## What to work on:
Search each line below for "features", then return the lines where it appears.

Dataset items:

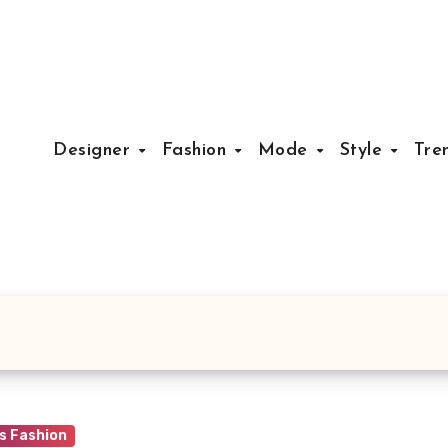
Designer
Fashion
Mode
Style
Tre
 Fashion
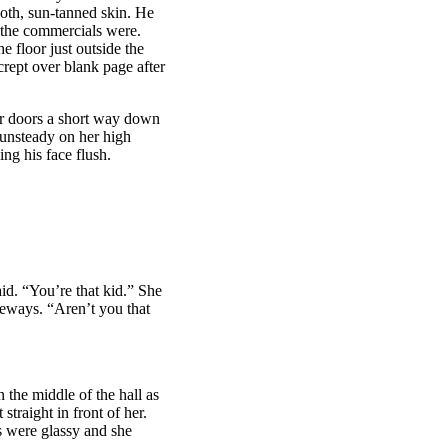
oth, sun-tanned skin. He
n the commercials were.
e floor just outside the
crept over blank page after
tor doors a short way down
 unsteady on her high
ng his face flush.
d. “You’re that kid.” She
deways. “Aren’t you that
 the middle of the hall as
straight in front of her.
s were glassy and she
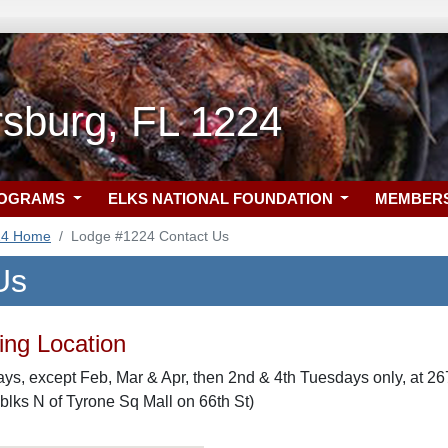
rsburg, FL 1224
ROGRAMS
ELKS NATIONAL FOUNDATION
MEMBER
24 Home
Lodge #1224 Contact Us
Us
ng Location
s, except Feb, Mar & Apr, then 2nd & 4th Tuesdays only, at 267
 blks N of Tyrone Sq Mall on 66th St)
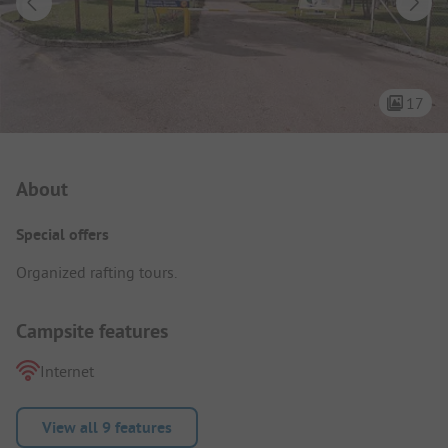
17
Campsite Intro
About
Special offers
Organized rafting tours.
Campsite features
Internet
View all 9 features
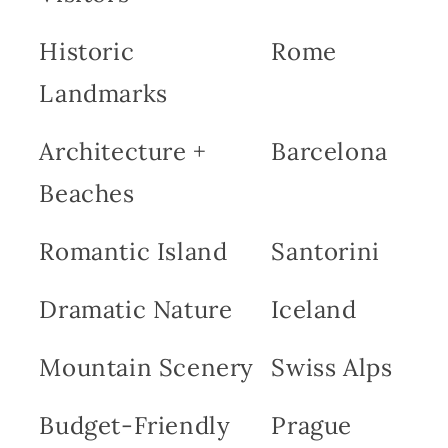
Historic
Rome
Landmarks
Architecture +
Barcelona
Beaches
Romantic Island
Santorini
Dramatic Nature
Iceland
Mountain Scenery
Swiss Alps
Budget-Friendly
Prague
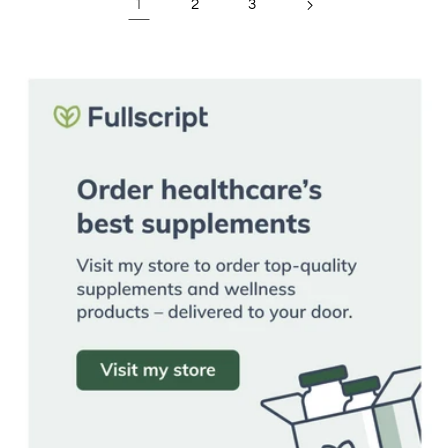
1
2
3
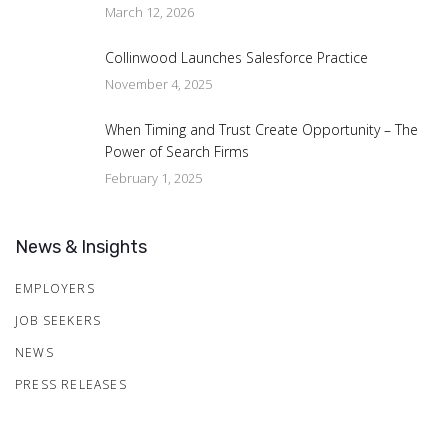
March 12, 2026
Collinwood Launches Salesforce Practice
November 4, 2025
When Timing and Trust Create Opportunity – The
Power of Search Firms
February 1, 2025
News & Insights
EMPLOYERS
JOB SEEKERS
NEWS
PRESS RELEASES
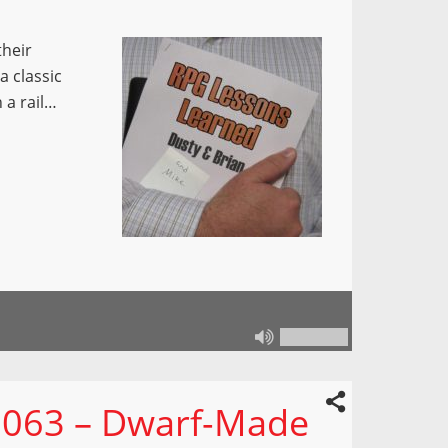
their
a classic
 a rail…
 063 – Dwarf-Made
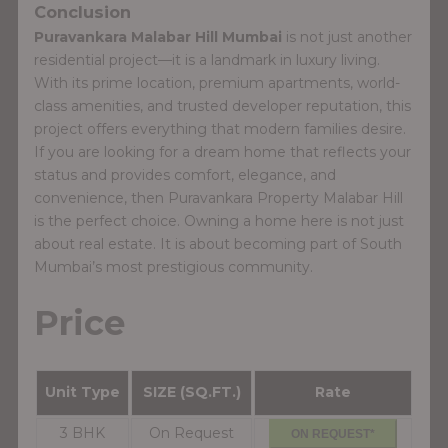
Conclusion
Puravankara Malabar Hill Mumbai
is not just another
residential project—it is a landmark in luxury living.
With its prime location, premium apartments, world-
class amenities, and trusted developer reputation, this
project offers everything that modern families desire.
If you are looking for a dream home that reflects your
status and provides comfort, elegance, and
convenience, then Puravankara Property Malabar Hill
is the perfect choice. Owning a home here is not just
about real estate. It is about becoming part of South
Mumbai’s most prestigious community.
Price
Unit Type
SIZE (SQ.FT.)
Rate
3 BHK
On Request
ON REQUEST*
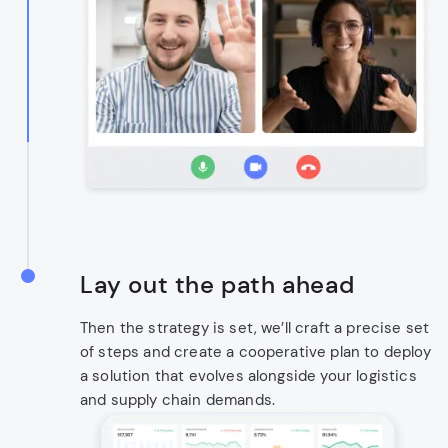
Lay out the path ahead
Then the strategy is set, we’ll craft a precise set
of steps and create a cooperative plan to deploy
a solution that evolves alongside your logistics
and supply chain demands.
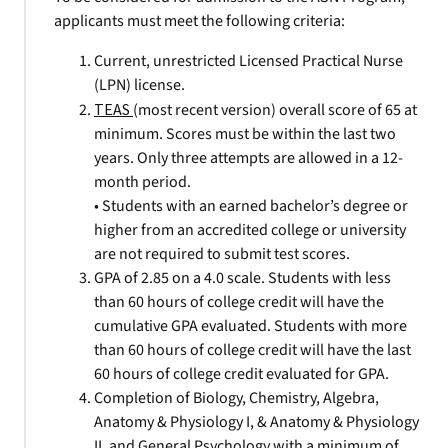
applicants must meet the following criteria:
Current, unrestricted Licensed Practical Nurse
(LPN) license.
TEAS
(most recent version) overall score of 65 at
minimum. Scores must be within the last two
years. Only three attempts are allowed in a 12-
month period.
• Students with an earned bachelor’s degree or
higher from an accredited college or university
are not required to submit test scores.
GPA of 2.85 on a 4.0 scale. Students with less
than 60 hours of college credit will have the
cumulative GPA evaluated. Students with more
than 60 hours of college credit will have the last
60 hours of college credit evaluated for GPA.
Completion of Biology, Chemistry, Algebra,
Anatomy & Physiology I, & Anatomy & Physiology
II, and General Psychology with a minimum of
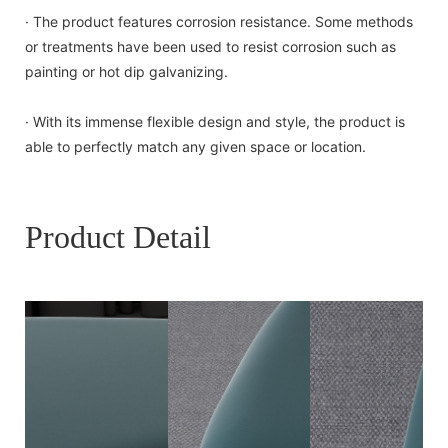
· The product features corrosion resistance. Some methods
or treatments have been used to resist corrosion such as
painting or hot dip galvanizing.
· With its immense flexible design and style, the product is
able to perfectly match any given space or location.
Product Detail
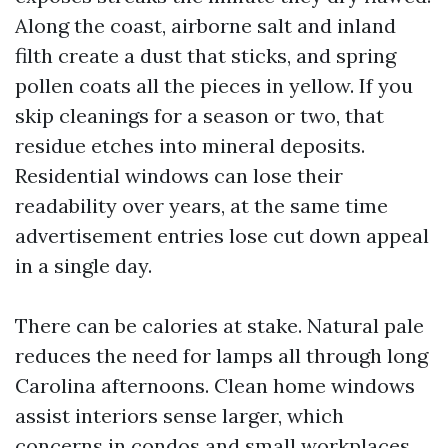
Along the coast, airborne salt and inland
filth create a dust that sticks, and spring
pollen coats all the pieces in yellow. If you
skip cleanings for a season or two, that
residue etches into mineral deposits.
Residential windows can lose their
readability over years, at the same time
advertisement entries lose cut down appeal
in a single day.
There can be calories at stake. Natural pale
reduces the need for lamps all through long
Carolina afternoons. Clean home windows
assist interiors sense larger, which
concerns in condos and small workplaces.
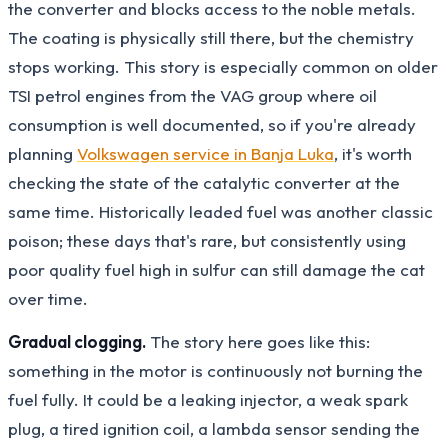
the converter and blocks access to the noble metals.
The coating is physically still there, but the chemistry
stops working. This story is especially common on older
TSI petrol engines from the VAG group where oil
consumption is well documented, so if you're already
planning
Volkswagen service in Banja Luka
, it's worth
checking the state of the catalytic converter at the
same time. Historically leaded fuel was another classic
poison; these days that's rare, but consistently using
poor quality fuel high in sulfur can still damage the cat
over time.
Gradual clogging.
The story here goes like this:
something in the motor is continuously not burning the
fuel fully. It could be a leaking injector, a weak spark
plug, a tired ignition coil, a lambda sensor sending the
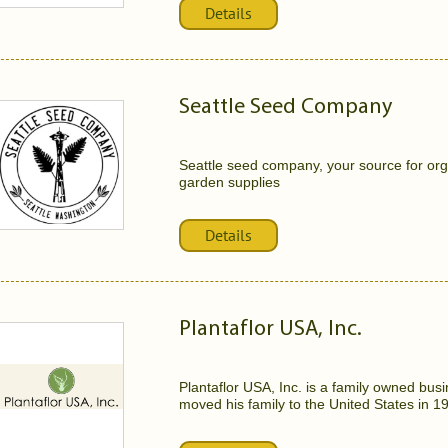
Details
Seattle Seed Company
Seattle seed company, your source for or
garden supplies
Details
Plantaflor USA, Inc.
Plantaflor USA, Inc. is a family owned b
moved his family to the United States in 198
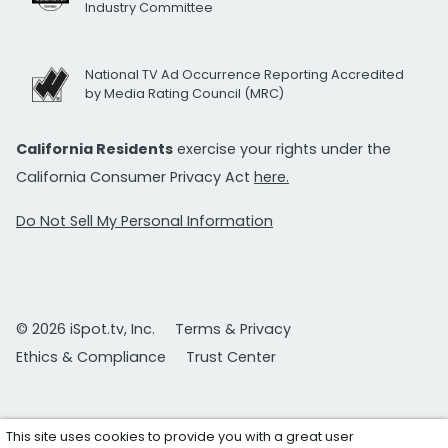
Industry Committee
National TV Ad Occurrence Reporting Accredited
by Media Rating Council (MRC)
California Residents
exercise your rights under the
California Consumer Privacy Act
here.
Do Not Sell My Personal Information
© 2026 iSpot.tv, Inc.
Terms & Privacy
Ethics & Compliance
Trust Center
This site uses cookies to provide you with a great user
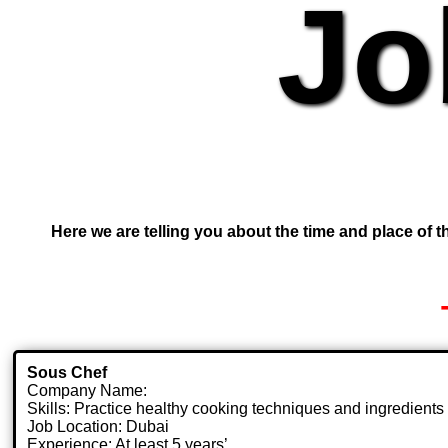
Jo
Here we are telling you about the time and place of th
Sous Chef
Company Name:
Skills: Practice healthy cooking techniques and ingredients
Job Location: Dubai
Experience: At least 5 years’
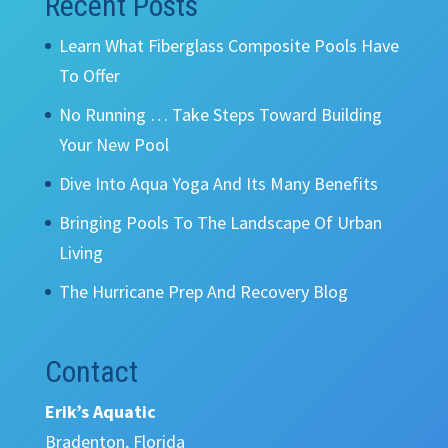
Recent Posts
Learn What Fiberglass Composite Pools Have
To Offer
No Running … Take Steps Toward Building
Your New Pool
Dive Into Aqua Yoga And Its Many Benefits
Bringing Pools To The Landscape Of Urban
Living
The Hurricane Prep And Recovery Blog
Contact
Erik’s Aquatic
Bradenton, Florida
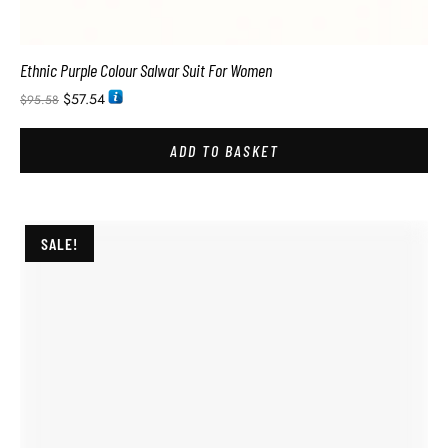
Ethnic Purple Colour Salwar Suit For Women
$
57.54
$
95.58
ADD TO BASKET
SALE!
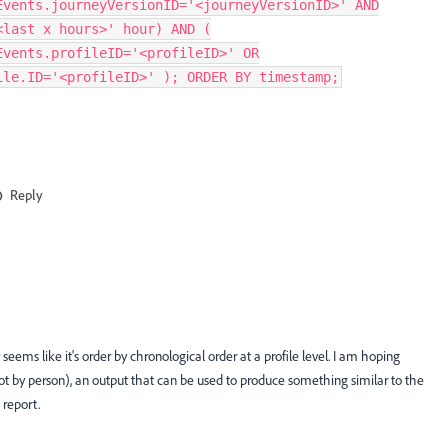
Events.journeyVersionID='<journeyVersionID>' AND
<last x hours>' hour) AND (
Events.profileID='<profileID>' OR
ile.ID='<profileID>' ); ORDER BY timestamp;
Reply
seems like it's order by chronological order at a profile level. I am hoping
t by person), an output that can be used to produce something similar to the
 report.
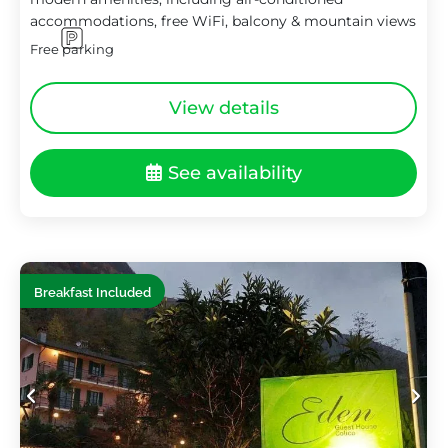
accommodations, free WiFi, balcony & mountain views
Free parking
View details
See availability
Breakfast Included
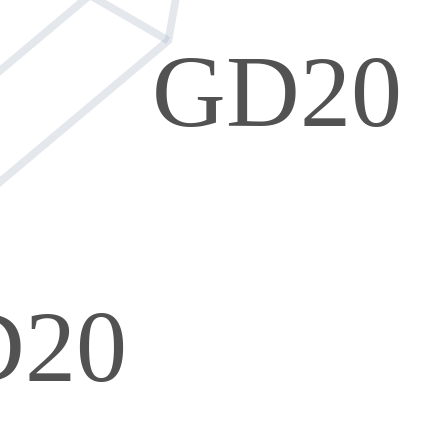
GD20
D20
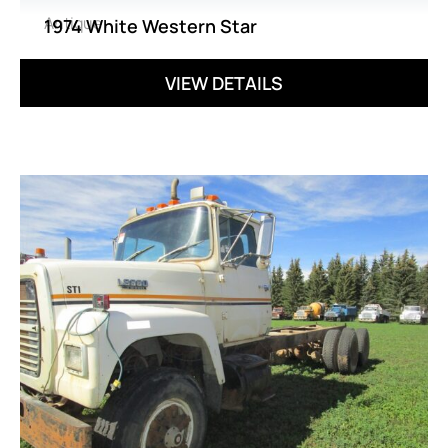
Antique
1974 White Western Star
VIEW DETAILS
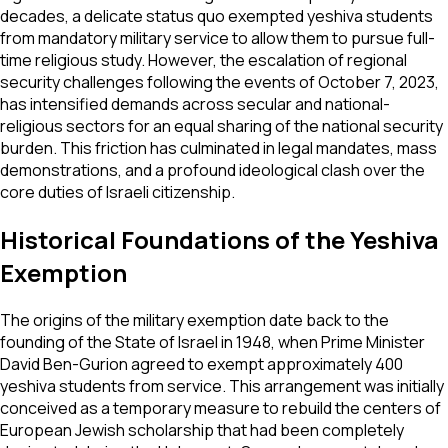
decades, a delicate status quo exempted yeshiva students
from mandatory military service to allow them to pursue full-
time religious study. However, the escalation of regional
security challenges following the events of October 7, 2023,
has intensified demands across secular and national-
religious sectors for an equal sharing of the national security
burden. This friction has culminated in legal mandates, mass
demonstrations, and a profound ideological clash over the
core duties of Israeli citizenship.
Historical Foundations of the Yeshiva
Exemption
The origins of the military exemption date back to the
founding of the State of Israel in 1948, when Prime Minister
David Ben-Gurion agreed to exempt approximately 400
yeshiva students from service. This arrangement was initially
conceived as a temporary measure to rebuild the centers of
European Jewish scholarship that had been completely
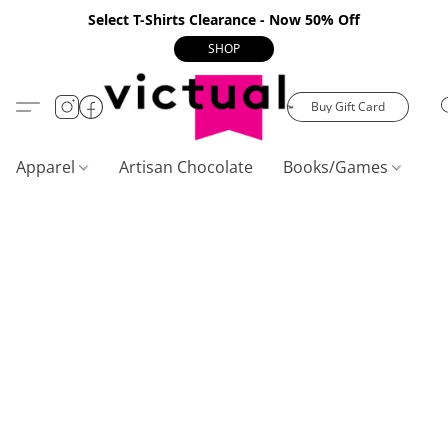
Select T-Shirts Clearance - Now 50% Off
SHOP
Buy Gift Card
Apparel
Artisan Chocolate
Books/Games
C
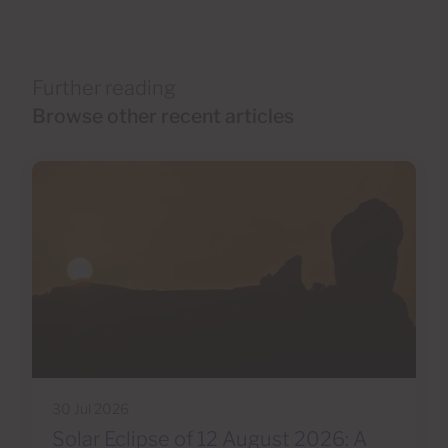
Further reading
Browse other recent articles
30 Jul 2026
Solar Eclipse of 12 August 2026: A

## Answer section:
Campsite features
View all 9 features
· The product features corrosion resistance. Some methods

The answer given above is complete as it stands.